夢に出てきそうな粘着質の音色が、耳を閉ざしても聞こえてくる。
とっくに全身が鳥肌になっていた俺は、しかし逃げられない。
あの謎のスライムは、まるで命綱の様に俺の右腕断面に一本の細い触手をくっつけたままだったからだ。
そんな俺を見てクズハが意趣返しの様にニヤッと笑う。
既にクズハは【狐火】をその場所へと投げ込んでいた。
そして俺は見る。
あの謎スライムがぐばぁっと広がり、部屋一杯のスライム達をがぶぅと捕食していく姿を。
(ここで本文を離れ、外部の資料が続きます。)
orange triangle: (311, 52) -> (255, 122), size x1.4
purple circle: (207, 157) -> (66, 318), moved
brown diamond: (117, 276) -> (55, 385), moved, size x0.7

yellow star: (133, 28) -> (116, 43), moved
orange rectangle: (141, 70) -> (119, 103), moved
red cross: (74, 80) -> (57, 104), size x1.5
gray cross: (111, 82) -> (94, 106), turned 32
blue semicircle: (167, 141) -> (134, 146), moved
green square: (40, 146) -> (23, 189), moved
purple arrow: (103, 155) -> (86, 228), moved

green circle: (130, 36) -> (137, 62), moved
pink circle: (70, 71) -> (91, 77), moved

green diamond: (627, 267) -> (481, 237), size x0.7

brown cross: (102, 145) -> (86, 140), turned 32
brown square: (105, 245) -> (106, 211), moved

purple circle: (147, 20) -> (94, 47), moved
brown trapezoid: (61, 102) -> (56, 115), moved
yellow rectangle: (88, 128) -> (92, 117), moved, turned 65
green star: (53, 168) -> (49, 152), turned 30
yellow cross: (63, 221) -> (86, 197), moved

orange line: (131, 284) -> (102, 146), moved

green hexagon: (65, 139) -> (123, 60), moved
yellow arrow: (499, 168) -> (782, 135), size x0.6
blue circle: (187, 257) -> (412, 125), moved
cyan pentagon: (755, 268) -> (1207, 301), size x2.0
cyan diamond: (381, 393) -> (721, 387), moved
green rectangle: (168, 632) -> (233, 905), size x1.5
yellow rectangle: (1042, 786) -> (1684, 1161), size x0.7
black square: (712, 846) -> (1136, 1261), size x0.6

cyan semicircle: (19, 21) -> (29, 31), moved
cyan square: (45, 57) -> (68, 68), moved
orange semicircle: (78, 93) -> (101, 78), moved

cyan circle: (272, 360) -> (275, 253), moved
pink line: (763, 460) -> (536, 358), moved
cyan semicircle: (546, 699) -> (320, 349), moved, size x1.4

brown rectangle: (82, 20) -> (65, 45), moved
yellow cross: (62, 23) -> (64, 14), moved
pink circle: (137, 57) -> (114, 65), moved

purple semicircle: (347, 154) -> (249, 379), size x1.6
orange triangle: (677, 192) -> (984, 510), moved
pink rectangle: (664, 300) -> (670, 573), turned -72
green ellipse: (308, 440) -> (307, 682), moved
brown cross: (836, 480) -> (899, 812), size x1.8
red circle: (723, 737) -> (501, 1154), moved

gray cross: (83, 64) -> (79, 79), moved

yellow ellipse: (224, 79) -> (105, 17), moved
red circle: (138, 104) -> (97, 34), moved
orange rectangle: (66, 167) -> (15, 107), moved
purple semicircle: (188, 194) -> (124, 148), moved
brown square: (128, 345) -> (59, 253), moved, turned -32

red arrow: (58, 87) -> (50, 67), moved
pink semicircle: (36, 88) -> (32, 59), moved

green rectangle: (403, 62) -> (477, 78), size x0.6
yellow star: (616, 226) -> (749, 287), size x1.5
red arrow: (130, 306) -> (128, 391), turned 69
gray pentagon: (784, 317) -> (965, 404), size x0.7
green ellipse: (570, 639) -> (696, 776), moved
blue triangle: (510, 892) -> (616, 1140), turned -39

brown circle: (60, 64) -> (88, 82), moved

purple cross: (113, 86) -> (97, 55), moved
〝くちゃくちゃ〟という、まるで何かを食しているような音色が暫く続いた。
そのうち〝ボリボリ〟というスライムらしからぬ音まで聞こえてきた。
最後の方では〝ゲプッ〟と。
全てが終わった時、そこには一匹のキングでビッグなスライムだけがいた。
いや、それで終わりではなかった。
部屋の半分ほどまで膨れあがったスライムが徐々に萎んでいく。
違うか。
萎んでいるのではなく、密度を増すことで体積を減らしているのか。
にも関わらず、濃密に濁っていたスライムの身体が徐々に透明度をあげ、向こう側が透けて見えるようになっていく。
【狐火】の燐光の一部がスライムの身体を透過し、一部が表面で反射し、室内が波打つ水面を反射したような幻想的な光景的に彩られる。
う~ん……あれ、間違いなく稀に出現する突然変異のボス級モンスターだよな?
クズハが名前付けちゃったし、そのうち悪名高きモンスターとか呼ばれ始めるのだろうか?
いや、俺もたぶんそっち系だとは思うのだが。
元の大きさまで圧縮されたスライムだが、その神々しさは以前の比ではない。
さっきまでなら色々覚悟すれば勝てると思われたスライムが、これは逃げの一手だなと思わせるぐらいに強くなってしまっている。
ゲーム風に言うと、経験値をガッポリ手に入れてレベルアップを繰り返しやがった。
そして更に信じられない事が続く。
プヨ~ンッと。
更にプヨ~ンプヨ~ンッと。
分裂しやがった。
ただでさえ厄介なスライムの数が4倍に膨れあがりやがった。
クズハが喜ぶ。
フォルが唇をひくつかせる。
俺はもう驚きすぎてどう反応していいやら分からない。
3人の中で最も正常な反応を示しているのは、さていったい誰だろうか?
分裂したスライムの中で、俺の右腕断面と細い触手で繋がっていたスライムがまず動く。
その反動で俺が引っ張られる。
物凄い力だった。
その後どうなったかは語るまい。
俺も餌として捕食され――。
……ではなく。
元の鞘に収まった。
失われていた右腕の感覚が戻る。
原理不明。
というか、やはり寄生されてる!?
スライムの用事は終わったらしく、俺達はそのまま住み慣れた拠点へと帰った。
そして俺はダンジョン内を単身走り、フォルの貝殻を取りに行く。
運悪く今日は水源日なので、水場でビッグパールシェルを狩るという危ない事は出来ない。
運んだ貝殻は一個だけ。
今日中に行って戻ってくるためにはそれが限界。
その後は、2つのベッドにそれぞれ入って眠る。
フォルとクズハは俺の寝床には入って来なかった。
きっと別れが寂しくなるからだろう。
俺も寂しい。
――いや、だからって、スライム4匹と同じベッドで寝るのはちょっと!?
貝殻の中でスライムプール塗れになった俺は、程なくして意識を手放した。